Input data
----

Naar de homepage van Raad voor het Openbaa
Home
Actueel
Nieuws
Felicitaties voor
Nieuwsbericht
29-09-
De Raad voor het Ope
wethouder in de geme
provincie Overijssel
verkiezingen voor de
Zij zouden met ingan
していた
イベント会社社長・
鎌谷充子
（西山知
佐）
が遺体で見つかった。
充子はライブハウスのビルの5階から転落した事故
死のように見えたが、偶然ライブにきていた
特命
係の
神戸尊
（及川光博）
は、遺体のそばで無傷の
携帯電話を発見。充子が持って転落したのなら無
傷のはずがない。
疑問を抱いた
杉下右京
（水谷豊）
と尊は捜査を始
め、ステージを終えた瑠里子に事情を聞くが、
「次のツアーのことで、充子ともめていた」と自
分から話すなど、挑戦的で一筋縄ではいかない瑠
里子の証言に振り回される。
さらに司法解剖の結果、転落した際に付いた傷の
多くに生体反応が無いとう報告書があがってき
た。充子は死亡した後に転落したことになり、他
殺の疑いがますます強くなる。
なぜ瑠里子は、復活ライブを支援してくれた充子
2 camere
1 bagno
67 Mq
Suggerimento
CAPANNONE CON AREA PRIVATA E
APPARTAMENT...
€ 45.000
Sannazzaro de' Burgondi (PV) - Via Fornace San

----

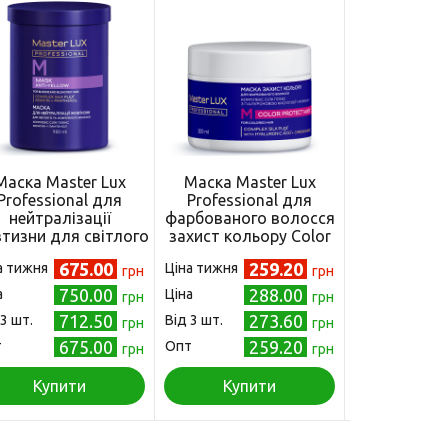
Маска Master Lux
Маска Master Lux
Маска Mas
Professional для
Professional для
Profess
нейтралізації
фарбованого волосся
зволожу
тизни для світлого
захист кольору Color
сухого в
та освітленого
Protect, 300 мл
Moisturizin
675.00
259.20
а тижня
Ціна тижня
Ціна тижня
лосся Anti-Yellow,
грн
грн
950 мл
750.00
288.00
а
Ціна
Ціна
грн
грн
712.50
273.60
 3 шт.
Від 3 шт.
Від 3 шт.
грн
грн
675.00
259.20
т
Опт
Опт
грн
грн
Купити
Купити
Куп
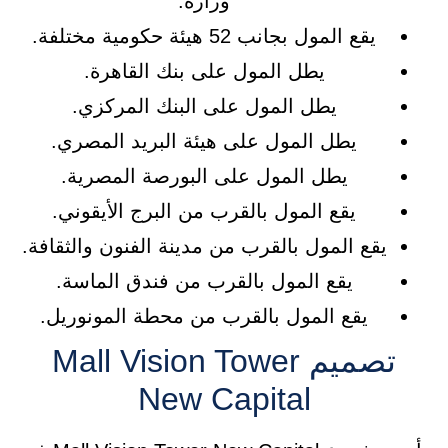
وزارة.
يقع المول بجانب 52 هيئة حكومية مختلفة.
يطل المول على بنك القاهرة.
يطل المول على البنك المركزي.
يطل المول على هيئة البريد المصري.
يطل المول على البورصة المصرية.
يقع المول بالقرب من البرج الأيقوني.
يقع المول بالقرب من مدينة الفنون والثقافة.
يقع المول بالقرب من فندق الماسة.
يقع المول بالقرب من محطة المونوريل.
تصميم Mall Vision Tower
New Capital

----

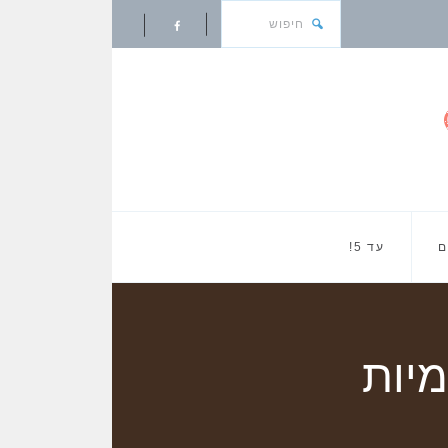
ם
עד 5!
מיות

----

Assignment
In the data above, which lines lie between the line with "Naar de homepage van Raad voor het Openbaa" and the line with "Sannazzaro de' Burgondi", inclusive? Print those lines exactly and nothing else.

Exercise response
Naar de homepage van Raad voor het Openbaa
Home
Actueel
Nieuws
Felicitaties voor
Nieuwsbericht
29-09-
De Raad voor het Ope
wethouder in de geme
provincie Overijssel
verkiezingen voor de
Zij zouden met ingan
していた
イベント会社社長・
鎌谷充子
（西山知
佐）
が遺体で見つかった。
充子はライブハウスのビルの5階から転落した事故
死のように見えたが、偶然ライブにきていた
特命
係の
神戸尊
（及川光博）
は、遺体のそばで無傷の
携帯電話を発見。充子が持って転落したのなら無
傷のはずがない。
疑問を抱いた
杉下右京
（水谷豊）
と尊は捜査を始
め、ステージを終えた瑠里子に事情を聞くが、
「次のツアーのことで、充子ともめていた」と自
分から話すなど、挑戦的で一筋縄ではいかない瑠
里子の証言に振り回される。
さらに司法解剖の結果、転落した際に付いた傷の
多くに生体反応が無いとう報告書があがってき
た。充子は死亡した後に転落したことになり、他
殺の疑いがますます強くなる。
なぜ瑠里子は、復活ライブを支援してくれた充子
2 camere
1 bagno
67 Mq
Suggerimento
CAPANNONE CON AREA PRIVATA E
APPARTAMENT...
€ 45.000
Sannazzaro de' Burgondi (PV) - Via Fornace San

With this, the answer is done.